The same was replicated in the Kiandu factory where over 1,200 farmers secured 85 per cent premium grades, with only 10 per cent of coffee being sold through the auction. Eighty per cent was sold through direct sales.
Factory chairman Kariuki Mundia pointed out that production also went up due to favourable weather conditions that saw the factory produce 609,669 kilos for the 2020/2021 season against 329,671 kilos in the last season.
Earnings from the produce, he noted, had also gone up from Sh30 million in the same period to Sh66 million.
“Production of coffee has also gone up tremendously as more and more farmers and young people are getting attracted to coffee farming,” Mundia explained.
A number of other societies have announced rates of over Sh100. They include Thiriku which paid Sh110 up from Sh100 last season.
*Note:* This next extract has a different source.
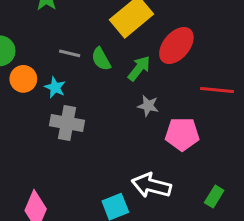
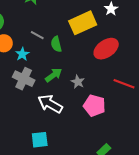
green arrow: (139, 68) -> (54, 75), moved
white arrow: (151, 185) -> (50, 104), moved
Factory chairman Karoki Waiganjo said production also shot up from 170,000 kg in 2020/21 to 305,000 earning a total of Sh39 million down from Sh20 million.
He said the factory produce was being sold directly to Trabocca BV from the Netherlands under a five-year agreement with a Sh100 per kilo minimum guarantee.
“Increased volumes and grades have worked in our favour hence impressive returns for farmers,” Waiganjo observed.
Baricho farmers in Mathira chairman John Gitinga said the society paid an average of Sh105 to 7,000 members, earning almost half a billion shilling.
Kamau Kuria, the managing director of Coffee Management Service (CMS), said the global demand for the produce now stands at 172 million bags against production of 158 million bags.
“Coffee production in the world has a shortfall of 14 million bags as demand in the global market is on the rise," Kuria told The Standard.
This, Kuria noted, has led to an increase in prices for the second most traded commodity in the world.
Kuria noted that the international market is facing a severe shortage of quality Arabica coffee following drought and frostbite in Brazil, the main supplier.
“As a country, we expect good returns for farmers since our main competitor Brazil experienced drought and frost, so Kenyan farmers will reap from a bumper harvest and good quality coffee production," said Kuria.
He, however, said local production was still low at 28,000 metric tonnes, below the capacity of 128 tonnes.
"As a coffee marketing firm, we need to improve production which currently stands at 2-20kg per bush to improve on our tonnage,” said Kuria.